No cojas tu abrigo, que queda champán en la copa y suena aún la guitarra. Déjalo, que no has bailado el último compás y espera el mantón colgado.
No cierres los ojos, mira que aún está el fuego encendido, ni limpies el carmín de tus labios, que aún no lo has besado.
No te despidas de ella que no has llegado y seca tus lágrimas que los pájaros ya volaron y ahora vuelven a posarse sobre su suelo mojado.
No digas que te fuiste que vuelves cada noche por el camino ya andado, cubriéndolo de flores, semillas y llanto.

Sal niña al balcón y guarda su recuerdo en tu mano. 



lunes, 26 de septiembre de 2016

            Aquello no se parecía en nada a lo que ella había imaginado. Las habitaciones eran frías y húmedas y los pasillos solitarios. Escasos eran los rayos de sol que se atrevían a colarse por las desgastadas ventanas. El patio estaba casi siempre vacío y resultaba difícil escuchar alguna voz, aunque fuese lejana.
            Carlota acudía a clase cada día, pero nadie se sentaba en su pupitre. El resto de estudiantes la miraban con cierto recelo. Nunca un saludo, nunca una sonrisa.
            Los días pasaban despacio, más de lo que ella deseaba, y cada uno era igual al siguiente. Se sentía sola entre toda esa gente. Aquel no era su sitio … Añoraba las tardes de paseo con sus amigos, las risas, la humeante taza de chocolate de los días de lluvia, incluso el estruendoso ruido del último tranvía que siempre acababa despertándola.
            Un día, sentada en su cama contemplando viejas fotografías, se le ocurrió que quizás pudiese traer esos recuerdos a su habitación. Entonces, saltó de la cama y se dirigió al cajón donde guardaba las acuarelas y las barras de pintura pastel y comenzó a dibujar cada uno de los rincones preferidos de su ciudad. El aljibe, el río, las montañas nevadas, … todos fueron dando vida a las paredes de aquella habitación.

            Cada tarde, Carlota preparaba una taza de té, se sentaba en la ventana y observaba detenidamente cada uno de los dibujos. El olor a esencias y las maravillosas vistas la hacían sentirse en casa …
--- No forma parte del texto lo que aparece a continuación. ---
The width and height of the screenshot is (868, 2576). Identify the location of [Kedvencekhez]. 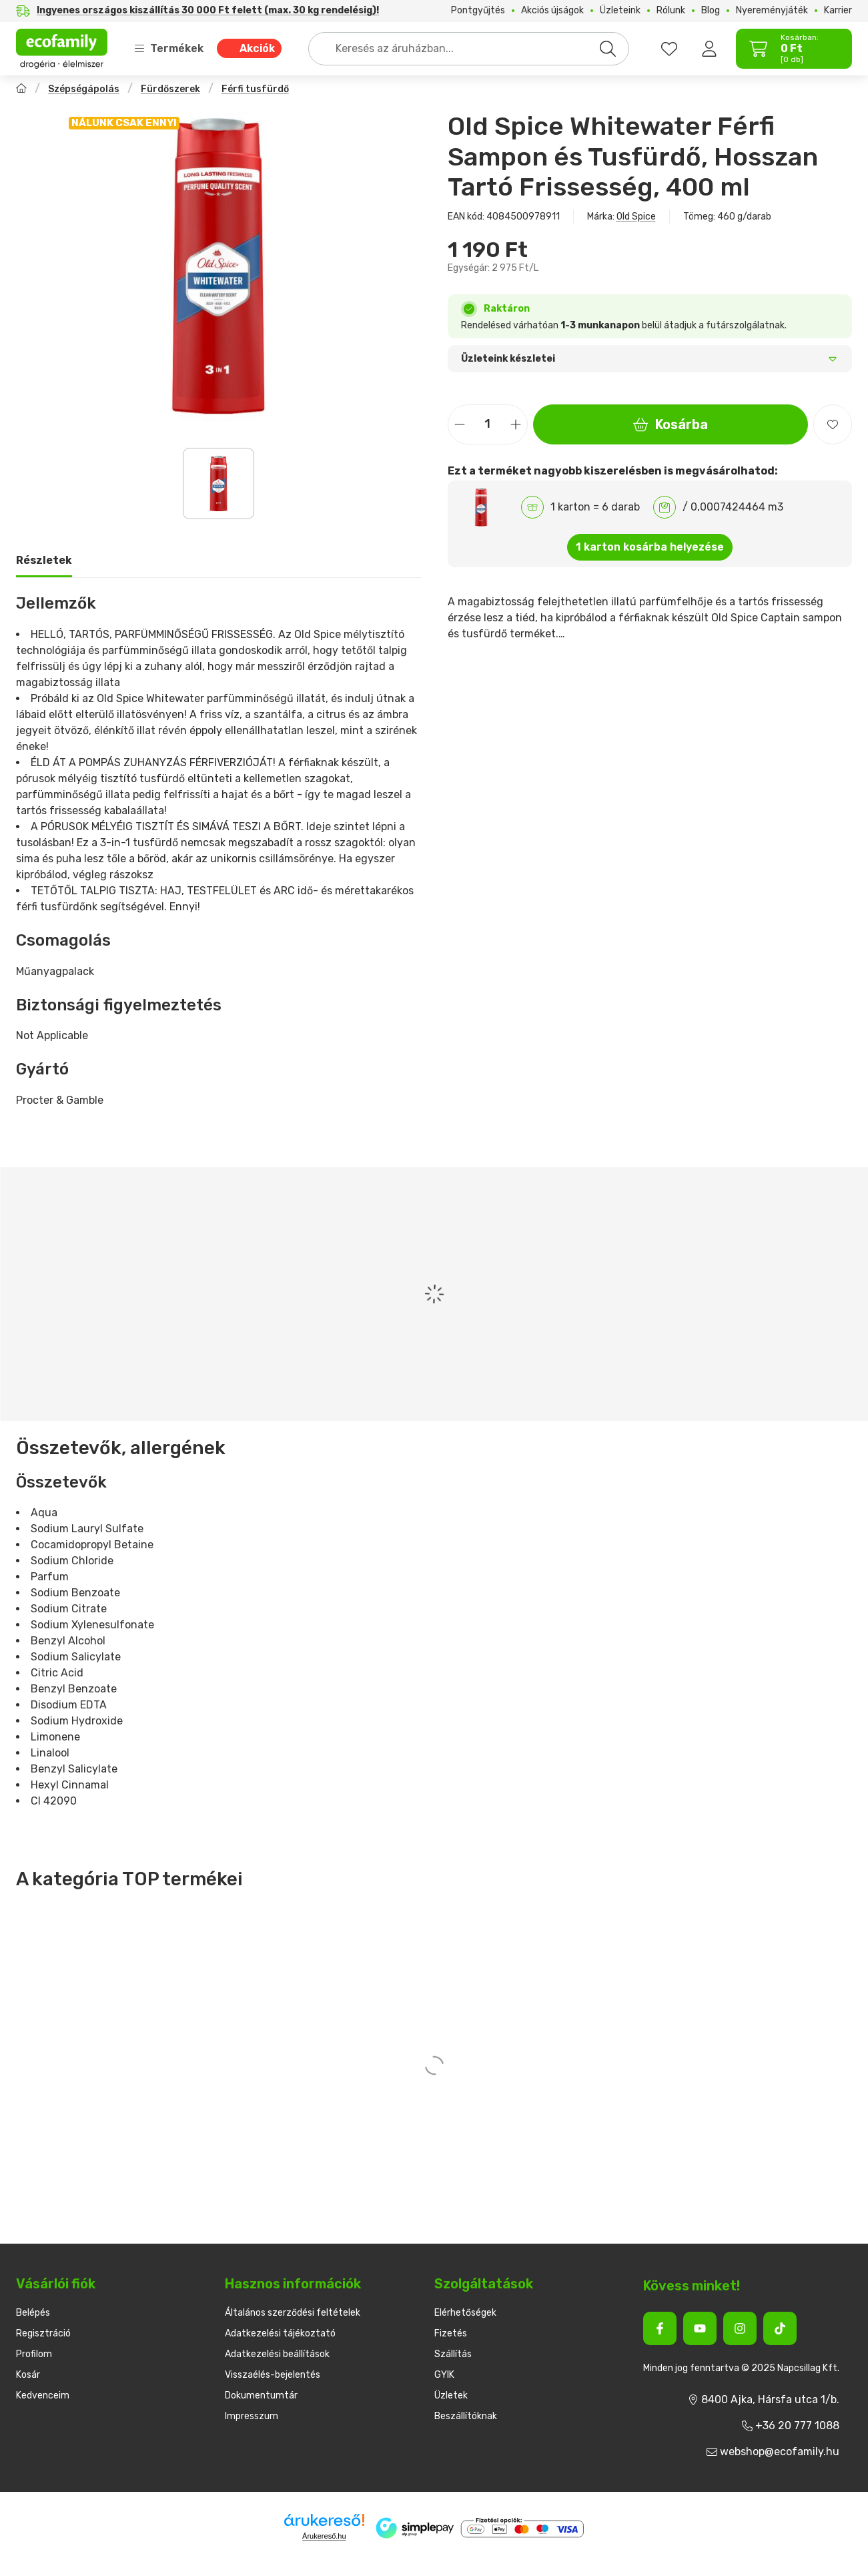
(832, 424).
domingo, 7 de agosto de 2016

    Hectáreas de campos de trigo y algunos girasoles quedaban atrás mientras la locomotora no dejaba de rugir. El humo del tren se disipaba entre  las escasas nubes de aquella tarde de verano. Dentro del vagón, un libro me acompañaba en las interminables horas de viaje. El calor era asfixiante y  yo estaba ansiosa por llegar. Por unos minutos levanté la vista de aquellas páginas. Junto a mí, una madre enseñaba a reír a su hija mientras arreglaba, uno a uno, los impecables pliegues de su falda roja. La pequeña lo intentaba, pero la miraba temerosa, sacudiendo sus guantes y dibujando una mueca de tristeza en su rostro.
     El mes de julio había avanzado tan rápido, parecía como si solo hubiese pasado una semana desde la última vez que vi a mis compañeros tumbados en aquel parque a la salida de clase. Ahora sólo pensaba en ella y en los días que quedaban por delante para disfrutarla …
    El tren se detuvo bruscamente y tuve que agarrarme fuerte para no caer. Mi maleta pesaba demasiado, como cada año. Esta vez no estaba esperándome en la estación, sería una sorpresa … Caminé por las empinadas calles admirando las flores que decoraban los balcones y ventanas a ambos lados hasta que llegué a la puerta. Solté mi maleta y me detuve a mirarla. Sus paredes de piedra seguían impecables, imperecederas al paso del tiempo. La abuela había decorado la fachada con plantas de todo tipo y había vuelto a barnizar la madera de la puerta. Toqué despacio, pero no hubo respuesta. Un poco más fuerte después y, tras el chirrido de la puerta asomó una dulce señora de ojos azules y cabello blanco. Aún recuerdo la calidez de aquel abrazo y como las lágrimas resbalaban por mis mejillas mientras ella me decía que pensaba que aquel verano no lo pasaría a su lado …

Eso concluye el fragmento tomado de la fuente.